A story on Self.com tells the important story of a young boy who tragically died of a sepsis infection.
Rory Staunton was in middle school gym class when he dove for a ball and fell, cutting his arm in the process, his family tells SELF. He ended up developing the life-threatening complication after his cut became infected.Rory’s gym teacher didn’t wash his wound—instead, he just put two Band-Aids on it, Rory’s mom, Orlaith, tells SELF. The next day, Rory had a high fever, so his parents took him to the pediatrician. “He was very weak,” Orlaith says. “He was leaning on me coming into the pediatrician’s office.”
But Rory’s pediatrician and a hospital in New York City diagnosed him with a stomach virus and sent him home. However, his fever stayed high and he seemed to get worse overnight.
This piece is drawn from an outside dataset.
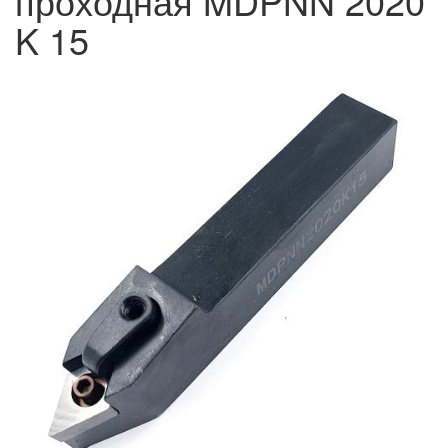
проходная MDPNN 2020
K 15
His parents called his pediatrician again, who said her main concern was that he get fluids. “I heard my husband say to her, ‘You don’t get it—he can’t even sit up and take the fluids,’” Orlaith recalls. “That evening, he began to turn yellow and his nose was turning blue.” He was rushed back to the hospital, where he was admitted to the ICU. It turned out that Rory had gone into septic shock due to his immune system’s response to bacteria that had entered his blood through the cut in his arm. He died there on a Sunday night, less than a week after he fell in his class.
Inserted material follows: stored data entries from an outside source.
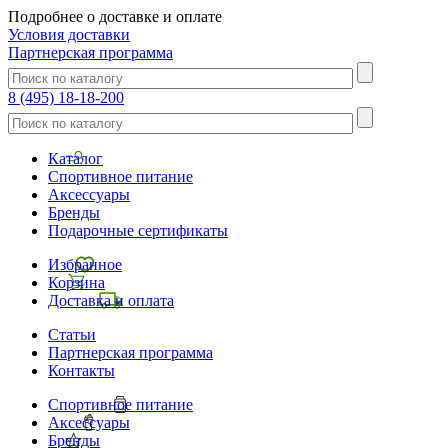
Подробнее о доставке и оплате
Условия доставки
Партнерская программа
8 (495) 18-18-200
Каталог
Спортивное питание
Аксессуары
Бренды
Подарочные сертификаты
Избранное
Корзина
Доставка и оплата
Статьи
Партнерская программа
Контакты
Спортивное питание
Аксессуары
Бренды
Today Rory's family runs the Rory Staunton Foundation for Sepsis Prevention—and is making history with its push for sepsis education and awareness.
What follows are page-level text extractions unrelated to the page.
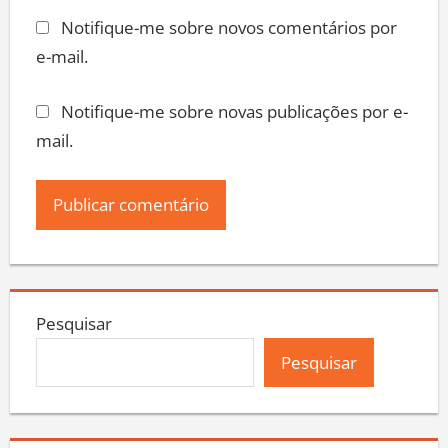
Notifique-me sobre novos comentários por
e-mail.
Notifique-me sobre novas publicações por e-
mail.
Pesquisar
Pesquisar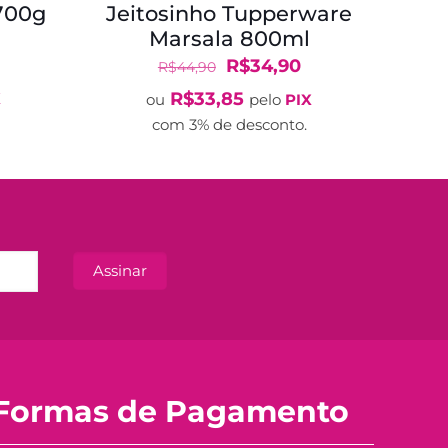
700g
Jeitosinho Tupperware
Marsala 800ml
O
O
R$
34,90
R$
44,90
preço
preço
R$
33,85
X
ou
pelo
PIX
original
atual
com 3% de desconto.
era:
é:
R$44,90.
R$34,90.
Formas de Pagamento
Sepsis is one of the 10 most common causes of death by disease in the U.S., according to data from the Centers for Disease Control and Prevention and it can affect people of any age. The life-threatening condition affects more than a million Americans each year, per the National Institute of General Medical Sciences and up to 30 percent of those people die from the condition.
Sepsis is a complication stemming from an infection, and it occurs when chemicals released into the bloodstream to fight infection trigger damaging inflammation throughout the body, the Mayo Clinic explains. It can happen for a wide variety of reasons, including pneumonia, bloodstream infections, a UTI, or even a scrape, Amesh A. Adalja, M.D., a board-certified infectious disease physician and affiliated scholar at the Johns Hopkins Center for Health Security, tells SELF. “Basically, any infection can turn into sepsis if it progresses to that stage,” he says.
That's one reason why the Mayo Clinic recommends cleaning all your cuts and scrapes—not just bandaging them up. That means washing your hands before touching the cut, rinsing the cut with water, rinsing around the cut with soap, applying a thin layer of antibiotic ointment to the cut, and covering it with a clean bandage.
Sepsis typically progresses over a matter of days, and it can appear to move quickly with children. Kids may be able to stay physically stable for a longer period of time than an adult, Dr. Adalja says. But when they do exhibit symptoms, they can become severe very quickly.
The initial symptoms of illness will typically be related to the infection. For example, if a person has pneumonia, they’ll likely experience shortness of breath and a cough, Dr. Adalja explains. But when the infection progresses to sepsis, a person may have a high fever that won’t break, low blood pressure, and changes in their mental status. “That can progress to shock and organ failure,” he says.
Although public awareness of sepsis has increased in recent years, Ciaran says that many people still don't know enough about the condition or its signs. It may not even be at the top of your doctor’s mind if you do come in with the symptoms since they can be vague. That’s why Orlaith says that if you suspect that you or your child has developed sepsis, it’s important to ask your doctor, “Could it be sepsis?”